In the opera world, where gossip is a way of life, Battle is said to live up to her last name. By reputation she is a temperamental prima donna who can be cold or even hostile to colleagues, a master of the brisk nod or, worse, the blank stare. Backstage, Met staffers are still talking about her dustup with Soprano Kiri Te Kanawa during the production of Strauss’s Arabella. Battle, it seems, wanted some cuts in the music restored, at which Te Kanawa balked. Heated words were exchanged. Battle claims to be mystified by her fearsome reputation. Says she: “I can’t think of an instance that I voiced an opinion that didn’t have something to do with the music.”
Her life is dominated by singing–she gives about 60 performances a year, at a fee of about $10,000 per appearance–but the unmarried Battle unwinds at her country house in Quogue, in Long Island’s chic Hamptons. In the shower her taste runs more to What’s Love Got to Do with It? than to Mozart, and occasionally she will dance the night away at a disco, although the next day she will regret having subjected her voice to the noise and smoke.

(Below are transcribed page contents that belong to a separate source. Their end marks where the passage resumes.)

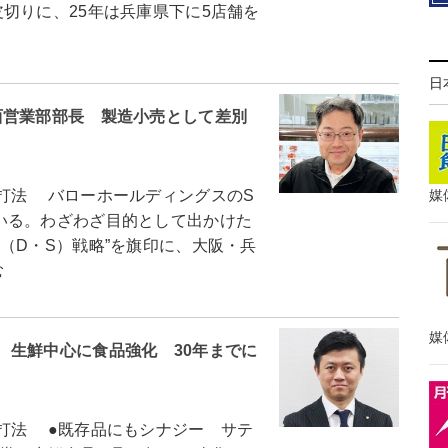
切りに、25年は兵庫県下に5店舗を
日
西営業部部長 製造小売として差別
打法 バローホールディングスのS
媒
いる。わざわざ目的として出かけた
（D・S）戦略”を旗印に、大阪・兵
む
媒
 生鮮中心に食品強化 30年までに
打法 ●既存品にもシナジー サテ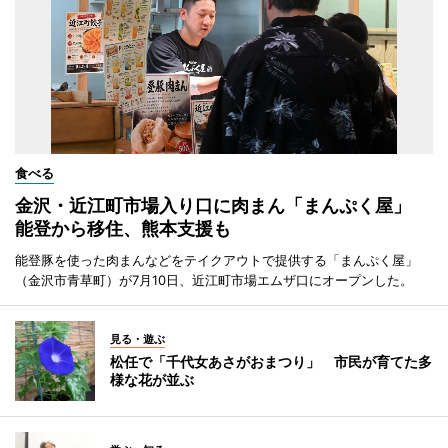
食べる
金沢・近江町市場入り口に肉まん「まんぷく屋」
能登から移住、熊本支援も
能登豚を使った肉まんなどをテイクアウトで提供する「まんぷく屋」
（金沢市青草町）が7月10日、近江町市場エムザ口にオープンした。
見る・遊ぶ
松任で「千代女あさがおまつり」 市民が育てた多
様な花が並ぶ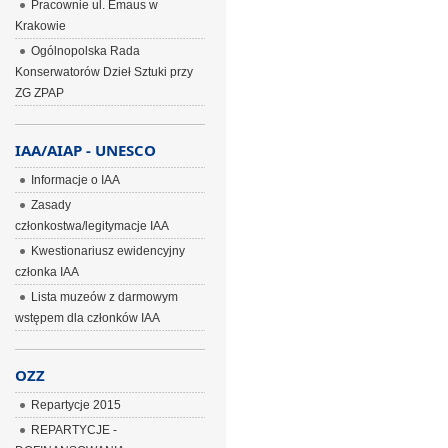
Pracownie ul. Emaus w
Krakowie
Ogólnopolska Rada
Konserwatorów Dzieł Sztuki przy
ZG ZPAP
IAA/AIAP - UNESCO
Informacje o IAA
Zasady
członkostwa/legitymacje IAA
Kwestionariusz ewidencyjny
członka IAA
Lista muzeów z darmowym
wstępem dla członków IAA
OZZ
Repartycje 2015
REPARTYCJE -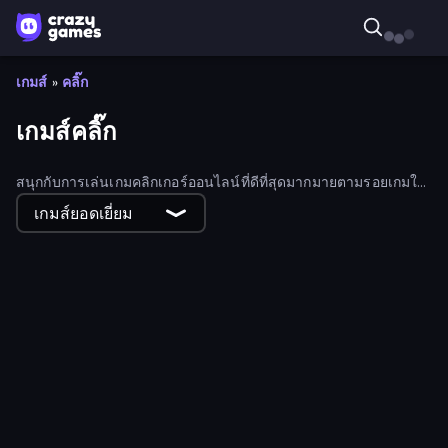
เกมส์
»
คลิ๊ก
เกมส์คลิ๊ก
สนุกกับการเล่นเกมคลิกเกอร์ออนไลน์ที่ดีที่สุดมากมายตามรอยเกมใน
ตำนานอย่าง Cookie Clicker, Adventure Capitalist และ
Planet
เกมส์ยอดเยี่ยม
Clicker
เกมคลิกเกอร์เหล่านี้มีทั้งแบบเพิ่มทีละน้อยและแบบไม่ต้องทำ
อะไรเลย
Poke the Presidents
Pro Construction: Simulation 3D
Juice Production Tycoon
MergeMine Idle
King of Cash Business Idle
MineMerge
Idle Emoji Factory
Crusher Block
Evo Fish
Noob Basketball Clicker
Weapons Journey
Connect idle
Hot Road Infinite
Mine Loop
Dragon Hunter
Garden Idle
Idle Space Business Tycoon
Craft Drill Clicker
One Treasure
Bees Clicker
Quantum God
Mine Merge Mania
Cubes Crusher
Juice Production Tycoon Remake
Alchemy Merge Clicker
Slime Farm Remake
Neon Core Breaker
Block City Clicker
Race Clicker: Drift Max
Idle Sand Castle
Monster Impact
Brainrot Idle Clicker
Crafters Inc: Tycoon Empire
Slime Clicker
Idle Pet Business
Little Blacksmith Clicker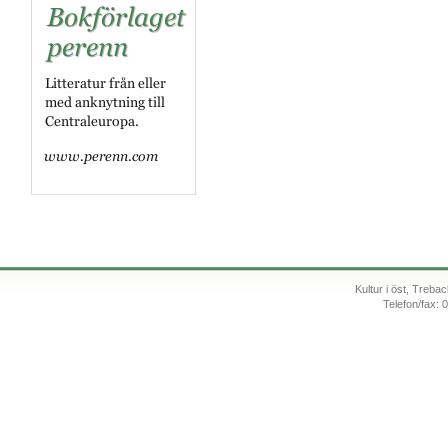
Kultur i öst, Treb
Telefon/fax: 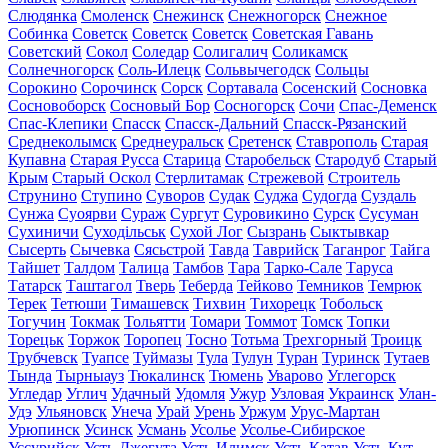
Слюдянка
Смоленск
Снежинск
Снежногорск
Снежное
Собинка
Советск
Советск
Советск
Советская Гавань
Советский
Сокол
Соледар
Солигалич
Соликамск
Солнечногорск
Соль-Илецк
Сольвычегодск
Сольцы
Сорокино
Сорочинск
Сорск
Сортавала
Сосенский
Сосновка
Сосновоборск
Сосновый Бор
Сосногорск
Сочи
Спас-Деменск
Спас-Клепики
Спасск
Спасск-Дальний
Спасск-Рязанский
Среднеколымск
Среднеуральск
Сретенск
Ставрополь
Старая
Купавна
Старая Русса
Старица
Старобельск
Стародуб
Старый
Крым
Старый Оскол
Стерлитамак
Стрежевой
Строитель
Струнино
Ступино
Суворов
Судак
Суджа
Судогда
Суздаль
Сунжа
Суоярви
Сураж
Сургут
Суровикино
Сурск
Сусуман
Сухиничи
Суходільськ
Сухой Лог
Сызрань
Сыктывкар
Сысерть
Сычевка
Сясьстрой
Тавда
Таврийск
Таганрог
Тайга
Тайшет
Талдом
Талица
Тамбов
Тара
Тарко-Сале
Таруса
Татарск
Таштагол
Тверь
Теберда
Тейково
Темников
Темрюк
Терек
Тетюши
Тимашевск
Тихвин
Тихорецк
Тобольск
Тогучин
Токмак
Тольятти
Томари
Томмот
Томск
Топки
Торецьк
Торжок
Торопец
Тосно
Тотьма
Трехгорный
Троицк
Трубчевск
Туапсе
Туймазы
Тула
Тулун
Туран
Туринск
Тутаев
Тында
Тырныауз
Тюкалинск
Тюмень
Уварово
Углегорск
Угледар
Углич
Удачный
Удомля
Ужур
Узловая
Украинск
Улан-
Удэ
Ульяновск
Унеча
Урай
Урень
Уржум
Урус-Мартан
Урюпинск
Усинск
Усмань
Усолье
Усолье-Сибирское
Уссурийск
Усть-Джегута
Усть-Илимск
Усть-Катав
Усть-Кут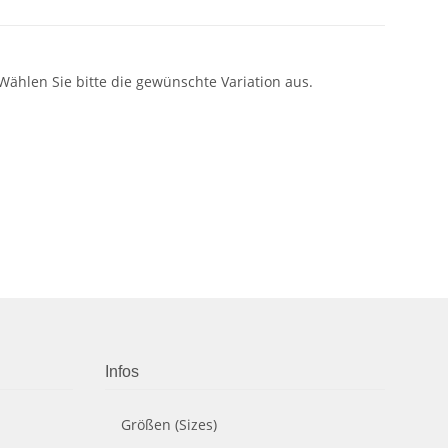
 Wählen Sie bitte die gewünschte Variation aus.
Infos
Größen (Sizes)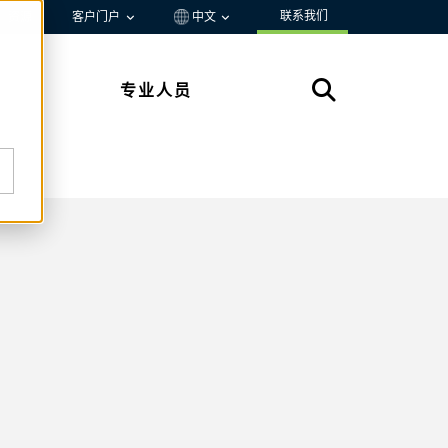
联系我们
资源
客户门户
中文
专业人员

Professionally secure, she is already planning ahead to a time when she will teach again, though at the conservatory level. “Anything can happen, you know,” she says. “A manager once said to me that it’s not so important how one’s career takes off when you’re in your 20s. The important thing is to stay in it through your 30s. If you reach 40 and look around to see yourself still singing, then you’re having a career. I like to think I’m still peaking.” Look around, Kathy. You are.